4 Things Entrepreneurs Must Know In Today’s Environment

When the pandemic first halted travel and in-person meetings, many speculated how the venture capital industry would respond. While deals have been historically tied to face-to-face meetings, the industry quickly adapted. By the third quarter of last year, U.S. VC fundraising set new records, and U.S. IPOs raised over $58 billion from 152 companies. 

At the same time, it became clear that the pace of dealmaking, which used to be a long, structured in-person process, had changed. Now, it involves a constant flow of virtual interaction, information and communication. As a result, investors may be able to come to an investment decision in a matter of weeks, not months. 

Entrepreneurs may be wondering how to keep up with the new pace and stand out in this new remote and digital-first environment. Here are four tips, which are acutely important for early-stage entrepreneurs, from an investor who has been actively looking for and closing deals during the pandemic. 


1. Proactively reach out even when not looking to raise 

Almost a year into the pandemic, it’s clear investors have still employed a targeted investment strategy and evaluate sending any outbounds against this. However, at the end of the day, investors want to increase and maintain deal flow. If entrepreneurs want to connect with new investors, they should proactively reach out — even if they’re not currently and actively looking for financing. As deal timelines shorten, it becomes more important to start building a relationship with your potential investor. Even better, when you do catch up with them, try to “put them to work” and bring up ways they can help. This will help you evaluate whether or not it’s an investor you want to work with. 

Rapport and trust should outweigh initial reactions to valuations or term sheets.   


2. Connect in real time 

After exchanging contact details, consider using instantaneous, remote communication, like a call, text, or ping. This is especially important when connecting with current investors. A quick ping is often faster and more convenient than sending multiple emails. 

At DCM, we’ve always communicated with our Asia-based portfolio companies and investment team members via WeChat. I anticipate more U.S.-based investors and entrepreneurs will communicate via real-time methods.

That being said, all real-time communication shouldn’t fall to entrepreneurs alone; the onus is also on us as investors to connect with entrepreneurs, too.  


3. Share company updates often to build name recognition 

It may seem challenging to build meaningful investor relationships when the pace of communication and dealmaking is faster. While these tools can help build rapport and address quick questions, email is still an excellent vehicle for written investor updates. These updates should include wins, what entrepreneurs need help with, company goals and what’s on the horizon. Share these often — I recommend quarterly — so investors can see and track cadence. You can sanitize them for anything sensitive, but they’re useful for staying top of mind.

Sharing these updates also allows current investors to offer support, and potential investors to familiarize themselves with the company. In either case, investor updates establish name recognition, trajectory, and vision. 


4. Stay patient with capital

When it comes to raising, I advise entrepreneurs to stay patient with capital. This means entrepreneurs should focus on using their capital to perfect their business, team, product and growth channels for long-term success instead of burning fast while trying to fly fast.
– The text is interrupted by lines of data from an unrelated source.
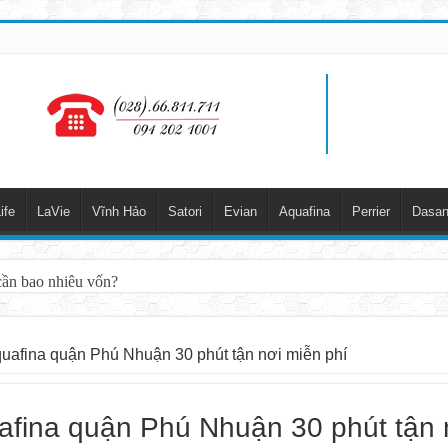
ife
LaVie
Vĩnh Hảo
Satori
Evian
Aquafina
Perrier
Dasan
cần bao nhiêu vốn?
uafina quận Phú Nhuận 30 phút tận nơi miễn phí
afina quận Phú Nhuận 30 phút tận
This patient capital philosophy is something I saw employed by Bill.com firsthand.

While this may seem obvious, the pandemic has shown how important it is for businesses to have a financial safety net; this is no different for startups, whether they’re at seed-stage or a unicorn. Startup safety nets vary, but it’s best practice to have the ability to extend the runway for at least 12 months. Doing so will ensure the pathway to creating a capital-efficient company is not just a line on an investor deck but is thoroughly implemented and rings true on financial statements.


Dealmaking beyond the pandemic 

Recent stock prices and the number of filings may suggest the re-emergence of a U.S. bull market, but it’s no secret the market is unpredictable. Stocks can plummet or soar in response to political events, business happenings, or extreme consumer demands. Although investors will be tracking these trends and monetary policy, entrepreneurs should always stay frugal, accounting for market flux and potentially more unpredictable times ahead. In the near-term, low-interest rates tend to lead to higher asset prices, but no one can predict the long-term implications of monetary policy coupled with what our recovery will look like.

David Cheng is a principal at DCM, an early-stage global venture capital firm with over $4.2 billion under management and offices in Silicon Valley, Beijing and Tokyo. His investment areas are consumer internet, fintech, mobile apps and SaaS, and some of his portfolio companies include LARQ, maker of the self-cleaning water bottle; financial wellness company Brigit; and intelligent bill payment platform Bill.com.